AssemblyAI has launched its latest speech recognition model, Universal-1, which sets a new benchmark for automatic speech recognition (ASR) accuracy. The model is designed to achieve near-human transcription accuracy even in challenging audio environments with accents, background noise, and complex phrases. According to AssemblyAI, the Universal-1 model is now accessible through the same web API as the previous ASR model.
New pricing tiers for Universal-1
With the launch of Universal-1, AssemblyAI has unveiled two new pricing tiers: Best and Nano. The top tier is optimized for maximum accuracy, while the nano tier provides a cost-effective solution supporting transcription in 99 languages.
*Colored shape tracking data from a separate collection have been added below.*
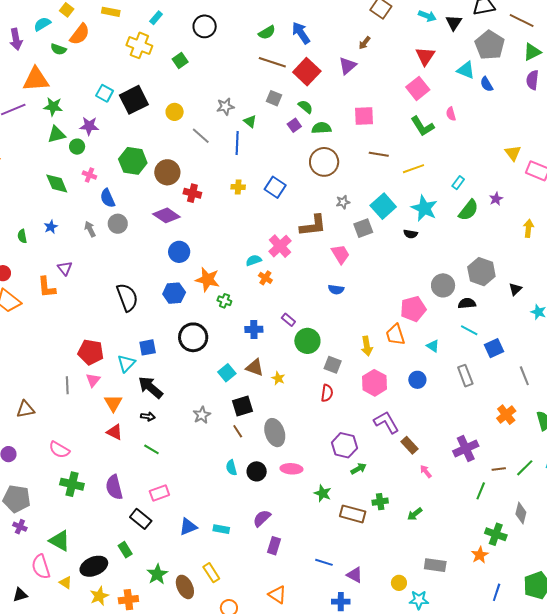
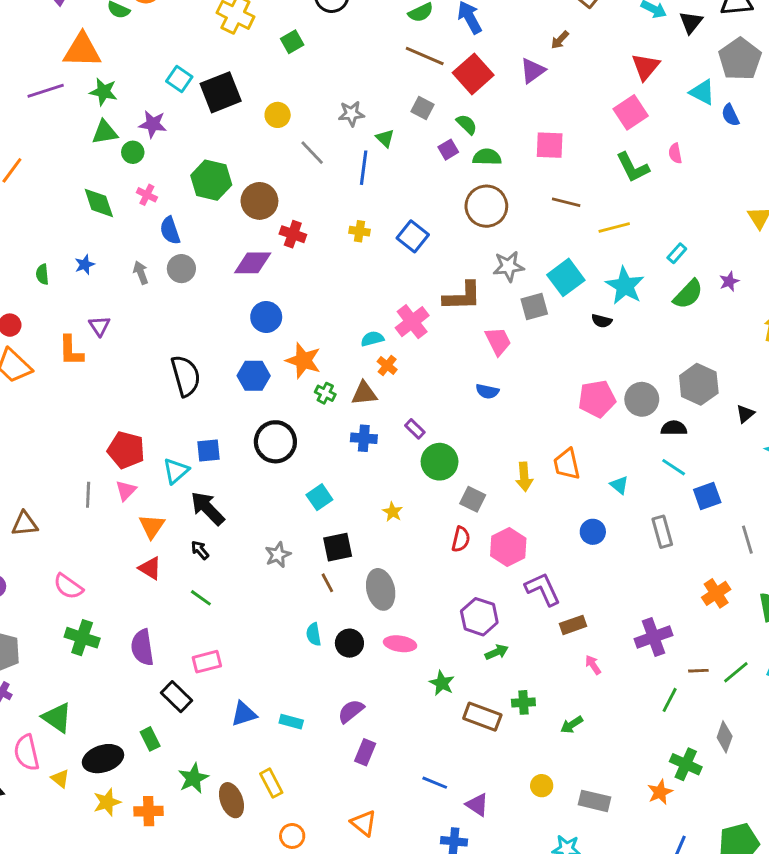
gray star: (343, 202) -> (508, 266), size x1.5
purple diamond: (166, 215) -> (253, 263), turned -40
pink pentagon: (413, 309) -> (597, 399), moved
brown triangle: (255, 367) -> (364, 393), moved, turned -30
pink hexagon: (375, 383) -> (508, 547), moved
black arrow: (148, 417) -> (200, 550), turned -144
brown rectangle: (410, 445) -> (573, 625), turned -72
yellow circle: (399, 583) -> (542, 786), moved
This flexibility allows developers to choose the right balance of accuracy and cost to fit their specific needs.
Getting started with AssemblyAI Python SDK
To facilitate the transcription process, AssemblyAI provides an official Python SDK. Developers can easily install the SDK using the following command:
pip install --upgrade assemblyai
After installation, users must register for an AssemblyAI account to obtain an API key needed to authorize API calls from Python scripts.
Copy audio files using Universal-1
Once set up, developers can create a Python script to copy audio files. By default, the SDK uses the highest tier for transcription to ensure the highest accuracy. This process includes importing the SDK, configuring the API client with an API key, and specifying an audio file URL or local path.
import assemblyai as aai
aai.settings.api_key = "YOUR_API_KEY"
transcriber = aai.Transcriber()
audio_file = "https://storage.googleapis.com/aai-web-samples/5_common_sports_injuries.mp3"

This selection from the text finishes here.